Speedy Split Pea Soup With Bacon (or ham)

Art by Mary-Anna Fricano Welch

Art by
Mary-Anna Fricano Welch

I haven’t had split pea soup since my mother made it while we lived in Quebec – have to give this a try – courtesy of  P.E.A.C.E

Makes 6 generous servings (or lots to freeze) and is ready in about an hour.

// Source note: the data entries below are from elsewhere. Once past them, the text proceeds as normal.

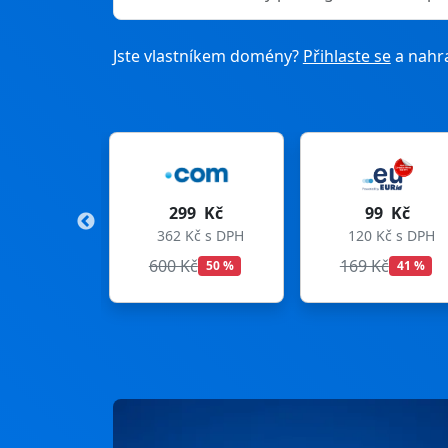
Jste vlastníkem domény?
Přihlaste se
a nahra
9 Kč
99 Kč
275 Kč
Kč s DPH
120 Kč s DPH
333 Kč s DPH
Kč
169 Kč
299 Kč
50 %
41 %
8 %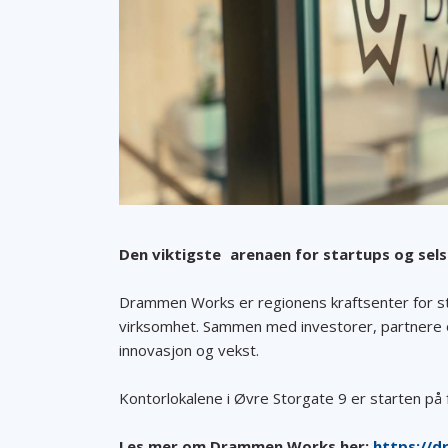
Den viktigste arenaen for startups og sels
Drammen Works er regionens kraftsenter for sta
virksomhet. Sammen med investorer, partnere 
innovasjon og vekst.
Kontorlokalene i Øvre Storgate 9 er starten p
Les mer om Drammen Works her:
https://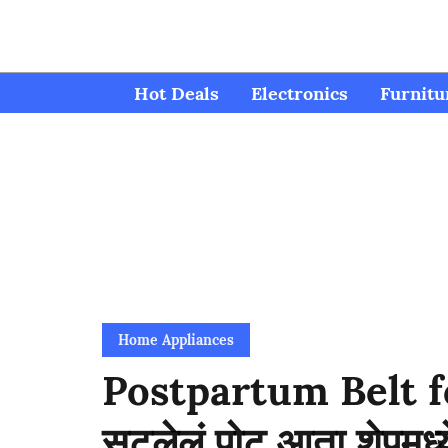
Hot Deals
Electronics
Furnitu
Home Appliances
Postpartum Belt for
सुटलेलं पोट आता शेपमध्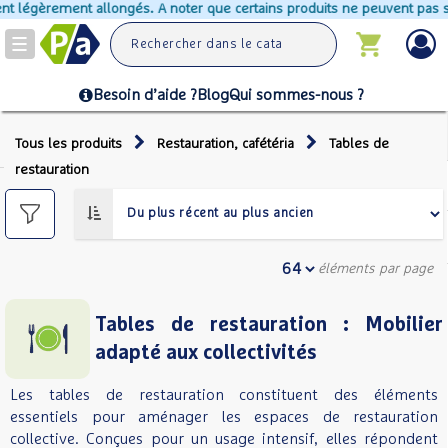
allongés. A noter que certains produits ne peuvent pas s'ajouter au pani
Toggle
navigation
Besoin d’aide ?
Blog
Qui sommes-nous ?
Tous les produits
Restauration, cafétéria
Tables de
restauration
éléments par page
Tables de restauration : Mobilier
adapté aux collectivités
Les tables de restauration constituent des éléments
essentiels pour aménager les espaces de restauration
collective. Conçues pour un usage intensif, elles répondent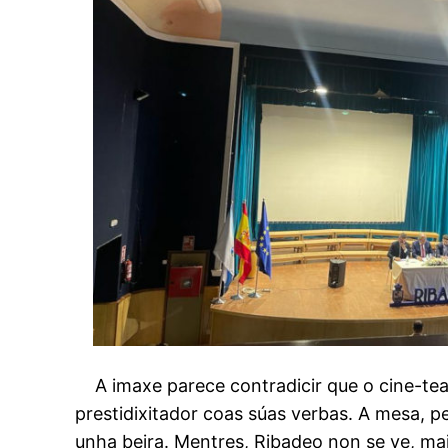
A imaxe parece contradicir que o cine-teat
prestidixitador coas súas verbas. A mesa, pe
unha beira. Mentres, Ribadeo non se ve, mai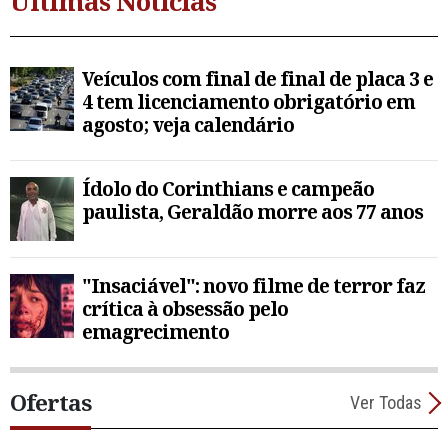
Últimas Notícias
Veículos com final de final de placa 3 e
4 tem licenciamento obrigatório em
agosto; veja calendário
Ídolo do Corinthians e campeão
paulista, Geraldão morre aos 77 anos
"Insaciável": novo filme de terror faz
crítica à obsessão pelo
emagrecimento
Ofertas
Ver Todas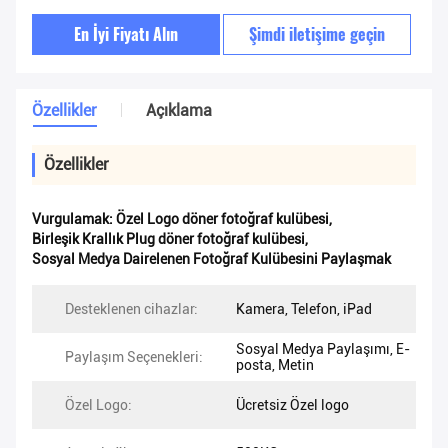
En İyi Fiyatı Alın
Şimdi iletişime geçin
Özellikler
Açıklama
Özellikler
Vurgulamak:
Özel Logo döner fotoğraf kulübesi
,
Birleşik Krallık Plug döner fotoğraf kulübesi
,
Sosyal Medya Dairelenen Fotoğraf Kulübesini Paylaşmak
Desteklenen cihazlar:
Kamera, Telefon, iPad
Sosyal Medya Paylaşımı, E-
Paylaşım Seçenekleri:
posta, Metin
Özel Logo:
Ücretsiz Özel logo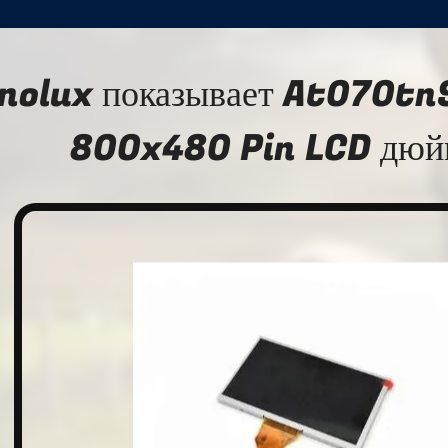
nolux показывает At070tn9
800x480 Pin LCD дюй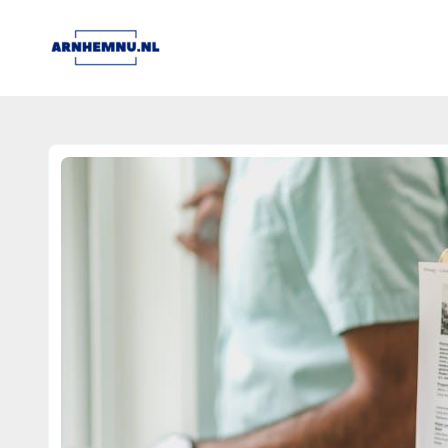
arnhemnu.nl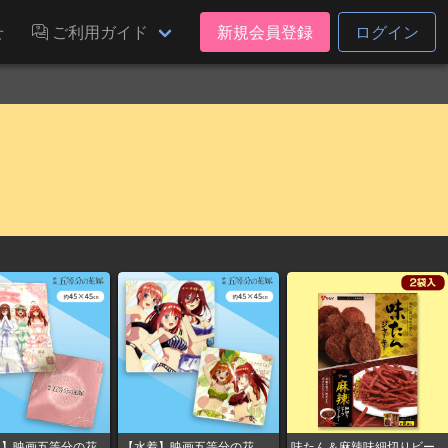
せ
ご利用ガイド
新規会員登録
ログイン
ス】映画五等分の花
【水着】映画五等分の花
味たん＆麻辣味細切りビー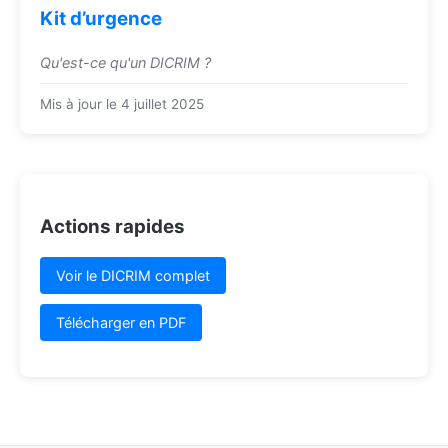
Kit d’urgence
Qu'est-ce qu'un DICRIM ?
Mis à jour le 4 juillet 2025
Actions rapides
Voir le DICRIM complet
Télécharger en PDF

1 package bacon, chopped (or 1-2 cups diced cooked ham)
1 large onion, chopped
2 carrots, peeled and chopped
2 stalks celery, washed and chopped
2 cloves garlic, peeled sliced thinly
2 cups dried split peas
8 cups chicken or vegetable stock
2 bay leaves
1 tablespoon dried rosemary
Salt and pepper
2 cups of frozen peas
1 tablespoon of any vinegar

Place bacon in a large soup pot over a medium high heat. When the bacon is brown and crispy drain away the fat, leaving about 2 Tbsp in the pot (alternately, first cook veg in a bit of EVOO and add thawed cooked ham when adding dried peas, stock and seasonings). Add onion, carrots, celery and garlic to the pot and sauté for a few minutes. Add the dried peas, stock, bay leaves, rosemary and salt and pepper. Bring to a simmer and continue cooking until the soup is thick and the peas are completely soft. Stir in frozen peas and stir to heat through. Stir in the vinegar and add salt and pepper to taste. (recipe sourceGina’s Note: The bright pop of flavor from the fresh/frozen green peas adds a real freshness and depth to this dish, and the vinegar (I use red wine vinegar) simply highlights all the flavours already there. You won’t actually taste vinegar, it’s simply doing its magic of heightening flavors.